_Dataset entries_
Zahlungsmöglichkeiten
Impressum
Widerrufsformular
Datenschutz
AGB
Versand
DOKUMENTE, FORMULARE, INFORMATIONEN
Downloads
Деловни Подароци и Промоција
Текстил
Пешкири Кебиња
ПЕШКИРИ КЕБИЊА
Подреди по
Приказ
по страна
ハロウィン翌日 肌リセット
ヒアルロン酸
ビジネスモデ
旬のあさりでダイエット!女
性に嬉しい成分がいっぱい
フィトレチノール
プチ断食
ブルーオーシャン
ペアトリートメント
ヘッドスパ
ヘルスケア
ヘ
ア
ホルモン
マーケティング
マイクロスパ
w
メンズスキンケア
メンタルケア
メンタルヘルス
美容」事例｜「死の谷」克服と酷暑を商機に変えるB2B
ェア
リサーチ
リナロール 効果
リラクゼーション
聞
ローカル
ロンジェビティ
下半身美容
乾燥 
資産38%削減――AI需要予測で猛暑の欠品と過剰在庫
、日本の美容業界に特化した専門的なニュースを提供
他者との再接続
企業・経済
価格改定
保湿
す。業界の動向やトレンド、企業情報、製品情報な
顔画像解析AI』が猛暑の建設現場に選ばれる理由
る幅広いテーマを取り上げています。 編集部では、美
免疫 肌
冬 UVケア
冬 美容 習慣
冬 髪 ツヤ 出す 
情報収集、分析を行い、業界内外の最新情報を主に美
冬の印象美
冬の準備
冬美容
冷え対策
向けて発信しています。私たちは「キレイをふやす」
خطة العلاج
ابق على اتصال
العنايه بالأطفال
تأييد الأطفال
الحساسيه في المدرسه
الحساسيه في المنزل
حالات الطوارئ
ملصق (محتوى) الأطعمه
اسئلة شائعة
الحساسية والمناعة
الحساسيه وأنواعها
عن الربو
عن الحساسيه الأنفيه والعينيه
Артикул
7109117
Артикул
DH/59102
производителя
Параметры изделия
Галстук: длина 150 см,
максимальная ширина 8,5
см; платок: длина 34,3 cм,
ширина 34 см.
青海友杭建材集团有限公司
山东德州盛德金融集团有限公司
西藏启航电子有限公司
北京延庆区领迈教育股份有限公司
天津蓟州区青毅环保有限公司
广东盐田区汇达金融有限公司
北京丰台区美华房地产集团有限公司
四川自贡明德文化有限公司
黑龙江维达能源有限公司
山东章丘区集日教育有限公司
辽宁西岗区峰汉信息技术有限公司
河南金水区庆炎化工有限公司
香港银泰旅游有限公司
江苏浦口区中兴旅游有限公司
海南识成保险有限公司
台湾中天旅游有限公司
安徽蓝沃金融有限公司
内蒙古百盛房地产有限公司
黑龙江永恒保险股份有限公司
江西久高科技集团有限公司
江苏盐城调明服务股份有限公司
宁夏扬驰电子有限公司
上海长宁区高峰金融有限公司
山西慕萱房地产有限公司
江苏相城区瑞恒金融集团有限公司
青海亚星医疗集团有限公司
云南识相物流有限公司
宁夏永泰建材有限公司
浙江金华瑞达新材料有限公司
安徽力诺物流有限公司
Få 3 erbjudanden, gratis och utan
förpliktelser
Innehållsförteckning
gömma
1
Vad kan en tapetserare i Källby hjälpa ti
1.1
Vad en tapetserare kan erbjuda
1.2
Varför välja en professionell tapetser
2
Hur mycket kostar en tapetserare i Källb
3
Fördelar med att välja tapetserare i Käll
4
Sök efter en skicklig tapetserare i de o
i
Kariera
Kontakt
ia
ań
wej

_Aim of the task_
Print every entry exactly.

_Written response_
Zahlungsmöglichkeiten
Impressum
Widerrufsformular
Datenschutz
AGB
Versand
DOKUMENTE, FORMULARE, INFORMATIONEN
Downloads
Деловни Подароци и Промоција
Текстил
Пешкири Кебиња
ПЕШКИРИ КЕБИЊА
Подреди по
Приказ
по страна
ハロウィン翌日 肌リセット
ヒアルロン酸
ビジネスモデ
旬のあさりでダイエット!女
性に嬉しい成分がいっぱい
フィトレチノール
プチ断食
ブルーオーシャン
ペアトリートメント
ヘッドスパ
ヘルスケア
ヘ
ア
ホルモン
マーケティング
マイクロスパ
w
メンズスキンケア
メンタルケア
メンタルヘルス
美容」事例｜「死の谷」克服と酷暑を商機に変えるB2B
ェア
リサーチ
リナロール 効果
リラクゼーション
聞
ローカル
ロンジェビティ
下半身美容
乾燥 
資産38%削減――AI需要予測で猛暑の欠品と過剰在庫
、日本の美容業界に特化した専門的なニュースを提供
他者との再接続
企業・経済
価格改定
保湿
す。業界の動向やトレンド、企業情報、製品情報な
顔画像解析AI』が猛暑の建設現場に選ばれる理由
る幅広いテーマを取り上げています。 編集部では、美
免疫 肌
冬 UVケア
冬 美容 習慣
冬 髪 ツヤ 出す 
情報収集、分析を行い、業界内外の最新情報を主に美
冬の印象美
冬の準備
冬美容
冷え対策
向けて発信しています。私たちは「キレイをふやす」
خطة العلاج
ابق على اتصال
العنايه بالأطفال
تأييد الأطفال
الحساسيه في المدرسه
الحساسيه في المنزل
حالات الطوارئ
ملصق (محتوى) الأطعمه
اسئلة شائعة
الحساسية والمناعة
الحساسيه وأنواعها
عن الربو
عن الحساسيه الأنفيه والعينيه
Артикул
7109117
Артикул
DH/59102
производителя
Параметры изделия
Галстук: длина 150 см,
максимальная ширина 8,5
см; платок: длина 34,3 cм,
ширина 34 см.
青海友杭建材集团有限公司
山东德州盛德金融集团有限公司
西藏启航电子有限公司
北京延庆区领迈教育股份有限公司
天津蓟州区青毅环保有限公司
广东盐田区汇达金融有限公司
北京丰台区美华房地产集团有限公司
四川自贡明德文化有限公司
黑龙江维达能源有限公司
山东章丘区集日教育有限公司
辽宁西岗区峰汉信息技术有限公司
河南金水区庆炎化工有限公司
香港银泰旅游有限公司
江苏浦口区中兴旅游有限公司
海南识成保险有限公司
台湾中天旅游有限公司
安徽蓝沃金融有限公司
内蒙古百盛房地产有限公司
黑龙江永恒保险股份有限公司
江西久高科技集团有限公司
江苏盐城调明服务股份有限公司
宁夏扬驰电子有限公司
上海长宁区高峰金融有限公司
山西慕萱房地产有限公司
江苏相城区瑞恒金融集团有限公司
青海亚星医疗集团有限公司
云南识相物流有限公司
宁夏永泰建材有限公司
浙江金华瑞达新材料有限公司
安徽力诺物流有限公司
Få 3 erbjudanden, gratis och utan
förpliktelser
Innehållsförteckning
gömma
1
Vad kan en tapetserare i Källby hjälpa ti
1.1
Vad en tapetserare kan erbjuda
1.2
Varför välja en professionell tapetser
2
Hur mycket kostar en tapetserare i Källb
3
Fördelar med att välja tapetserare i Käll
4
Sök efter en skicklig tapetserare i de o
i
Kariera
Kontakt
ia
ań
wej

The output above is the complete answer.